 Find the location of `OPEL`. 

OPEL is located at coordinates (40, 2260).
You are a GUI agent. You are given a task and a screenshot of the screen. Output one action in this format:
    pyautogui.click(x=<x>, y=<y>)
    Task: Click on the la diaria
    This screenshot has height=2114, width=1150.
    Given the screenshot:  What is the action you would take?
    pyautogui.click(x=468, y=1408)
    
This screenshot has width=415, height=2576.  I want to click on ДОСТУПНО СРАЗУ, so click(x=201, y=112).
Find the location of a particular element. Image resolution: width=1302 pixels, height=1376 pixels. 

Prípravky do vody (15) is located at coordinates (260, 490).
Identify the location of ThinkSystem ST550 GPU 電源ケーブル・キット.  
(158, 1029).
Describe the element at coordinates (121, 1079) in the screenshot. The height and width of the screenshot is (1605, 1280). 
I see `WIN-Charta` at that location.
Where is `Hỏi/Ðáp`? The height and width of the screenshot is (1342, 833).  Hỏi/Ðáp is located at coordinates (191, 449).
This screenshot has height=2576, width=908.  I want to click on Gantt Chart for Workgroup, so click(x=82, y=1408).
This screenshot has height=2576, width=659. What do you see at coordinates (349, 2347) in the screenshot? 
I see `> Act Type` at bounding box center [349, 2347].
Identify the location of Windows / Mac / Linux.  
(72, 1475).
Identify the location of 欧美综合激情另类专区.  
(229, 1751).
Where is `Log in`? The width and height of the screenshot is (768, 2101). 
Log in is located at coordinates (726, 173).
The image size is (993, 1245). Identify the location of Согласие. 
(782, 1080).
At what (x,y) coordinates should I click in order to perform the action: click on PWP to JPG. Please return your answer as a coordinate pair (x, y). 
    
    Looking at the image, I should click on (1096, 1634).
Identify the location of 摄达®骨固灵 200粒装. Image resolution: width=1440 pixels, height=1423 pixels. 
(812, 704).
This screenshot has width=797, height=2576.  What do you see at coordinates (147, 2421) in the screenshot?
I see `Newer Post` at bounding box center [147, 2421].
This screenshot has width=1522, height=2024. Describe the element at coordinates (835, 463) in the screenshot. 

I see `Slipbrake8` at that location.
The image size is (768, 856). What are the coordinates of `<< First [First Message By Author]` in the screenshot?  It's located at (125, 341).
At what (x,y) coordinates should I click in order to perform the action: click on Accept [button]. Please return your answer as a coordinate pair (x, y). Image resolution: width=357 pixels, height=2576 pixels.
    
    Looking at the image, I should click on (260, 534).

· · · · · · ·

▸ **TASK STATEMENT**: A word-for-word restatement of all the records is required.

▸ **SOLUTION**:
 Find the location of `OPEL`. 

OPEL is located at coordinates (40, 2260).
You are a GUI agent. You are given a task and a screenshot of the screen. Output one action in this format:
    pyautogui.click(x=<x>, y=<y>)
    Task: Click on the la diaria
    This screenshot has height=2114, width=1150.
    Given the screenshot:  What is the action you would take?
    pyautogui.click(x=468, y=1408)
    
This screenshot has width=415, height=2576.  I want to click on ДОСТУПНО СРАЗУ, so click(x=201, y=112).
Find the location of a particular element. Image resolution: width=1302 pixels, height=1376 pixels. 

Prípravky do vody (15) is located at coordinates (260, 490).
Identify the location of ThinkSystem ST550 GPU 電源ケーブル・キット.  
(158, 1029).
Describe the element at coordinates (121, 1079) in the screenshot. The height and width of the screenshot is (1605, 1280). 
I see `WIN-Charta` at that location.
Where is `Hỏi/Ðáp`? The height and width of the screenshot is (1342, 833).  Hỏi/Ðáp is located at coordinates (191, 449).
This screenshot has height=2576, width=908.  I want to click on Gantt Chart for Workgroup, so click(x=82, y=1408).
This screenshot has height=2576, width=659. What do you see at coordinates (349, 2347) in the screenshot? 
I see `> Act Type` at bounding box center [349, 2347].
Identify the location of Windows / Mac / Linux.  
(72, 1475).
Identify the location of 欧美综合激情另类专区.  
(229, 1751).
Where is `Log in`? The width and height of the screenshot is (768, 2101). 
Log in is located at coordinates (726, 173).
The image size is (993, 1245). Identify the location of Согласие. 
(782, 1080).
At what (x,y) coordinates should I click in order to perform the action: click on PWP to JPG. Please return your answer as a coordinate pair (x, y). 
    
    Looking at the image, I should click on (1096, 1634).
Identify the location of 摄达®骨固灵 200粒装. Image resolution: width=1440 pixels, height=1423 pixels. 
(812, 704).
This screenshot has width=797, height=2576.  What do you see at coordinates (147, 2421) in the screenshot?
I see `Newer Post` at bounding box center [147, 2421].
This screenshot has width=1522, height=2024. Describe the element at coordinates (835, 463) in the screenshot. 

I see `Slipbrake8` at that location.
The image size is (768, 856). What are the coordinates of `<< First [First Message By Author]` in the screenshot?  It's located at (125, 341).
At what (x,y) coordinates should I click in order to perform the action: click on Accept [button]. Please return your answer as a coordinate pair (x, y). Image resolution: width=357 pixels, height=2576 pixels.
    
    Looking at the image, I should click on (260, 534).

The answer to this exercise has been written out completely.